Visual Perception of Gravity: Effect on Speech Tongue Posture
Abstract
Visual perception of gravity change may impact tongue posture during speech production. Previous studies [Chander et al., 2019, Behav. Sci., 9(11)] report anticipatory visual disturbances inducing compensatory postural behavior in the human body [Philips et al., 2022, Theor. Iss. Ergon. Sci., 23, 25] and, furthermore, showed the magnitude of such postural responses is dependent on velocity and direction of visual perception. Assländer et al. [2023, Sci. Rep., 13, 2594] investigated the visual component impact on body posture balance in virtual reality (VR). An earlier VR study on tongue posture [Chernets et al., 2024, JASA 156] found that posture significantly differed between visually perceived falling vs. rising, and levelled vs. rising gravitational conditions; however, there was inter-participant variation in the direction of tongue posture change with no generalizable consistent directional change across participants. The current study investigates tongue posture in speech production during perceived gravity changes in an immersive VR environment. Ultrasound imaging is used to measure tongue posture changes during speech production compared to a non-speech condition while experiencing a VR plank-walk in gravitationally stable and falling conditions.

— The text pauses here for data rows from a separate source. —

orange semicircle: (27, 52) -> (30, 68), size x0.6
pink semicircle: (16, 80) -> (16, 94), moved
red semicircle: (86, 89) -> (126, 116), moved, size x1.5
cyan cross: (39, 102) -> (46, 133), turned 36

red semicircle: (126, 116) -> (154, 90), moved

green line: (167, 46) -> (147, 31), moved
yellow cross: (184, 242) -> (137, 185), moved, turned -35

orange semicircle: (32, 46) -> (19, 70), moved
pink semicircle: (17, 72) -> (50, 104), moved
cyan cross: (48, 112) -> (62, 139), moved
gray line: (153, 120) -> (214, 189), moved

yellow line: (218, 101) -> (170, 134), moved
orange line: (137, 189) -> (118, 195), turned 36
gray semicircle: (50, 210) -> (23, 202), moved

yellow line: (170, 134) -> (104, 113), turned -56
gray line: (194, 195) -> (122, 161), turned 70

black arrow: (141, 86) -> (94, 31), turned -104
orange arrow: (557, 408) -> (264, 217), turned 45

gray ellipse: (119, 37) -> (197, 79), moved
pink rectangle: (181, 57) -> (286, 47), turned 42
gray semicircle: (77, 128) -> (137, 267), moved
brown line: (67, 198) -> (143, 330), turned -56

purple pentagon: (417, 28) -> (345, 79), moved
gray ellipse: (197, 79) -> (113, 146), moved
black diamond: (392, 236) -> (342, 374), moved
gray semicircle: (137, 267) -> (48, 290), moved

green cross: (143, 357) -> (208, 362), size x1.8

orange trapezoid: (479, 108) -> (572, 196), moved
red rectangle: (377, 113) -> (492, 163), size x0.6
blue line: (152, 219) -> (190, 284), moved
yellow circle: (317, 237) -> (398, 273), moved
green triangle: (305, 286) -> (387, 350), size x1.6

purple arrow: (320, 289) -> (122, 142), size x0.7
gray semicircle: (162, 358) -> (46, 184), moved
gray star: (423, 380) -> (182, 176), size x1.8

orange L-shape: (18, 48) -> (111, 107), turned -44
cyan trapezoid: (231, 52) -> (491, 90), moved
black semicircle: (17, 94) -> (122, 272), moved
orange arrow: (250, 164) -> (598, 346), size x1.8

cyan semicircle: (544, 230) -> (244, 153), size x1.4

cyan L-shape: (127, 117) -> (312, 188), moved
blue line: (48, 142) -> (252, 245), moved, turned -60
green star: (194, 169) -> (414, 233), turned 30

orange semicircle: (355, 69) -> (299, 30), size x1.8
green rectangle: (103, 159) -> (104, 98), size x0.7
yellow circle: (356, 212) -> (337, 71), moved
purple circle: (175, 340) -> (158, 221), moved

Furthermore, within the falling condition posture is separated into weightless falling (initial and midpoint of fall) vs. force of fall (endpoint of fall). Acoustic analyses compare the production of an elongated vowel, nonsense CVC sequences, and CVC word sequences across conditions. We predict that the falling condition will induce postural adjustment for vowels, resulting in different tongue postures between the falling and level conditions. Results will be presented for a post-trial immersion questionnaire investigating a possible correlation between reported level of VR immersion and degree of tongue posture compensation, as well as for acoustic and articulatory analyses. Implications for postural adaptation in VR and real environments will be discussed.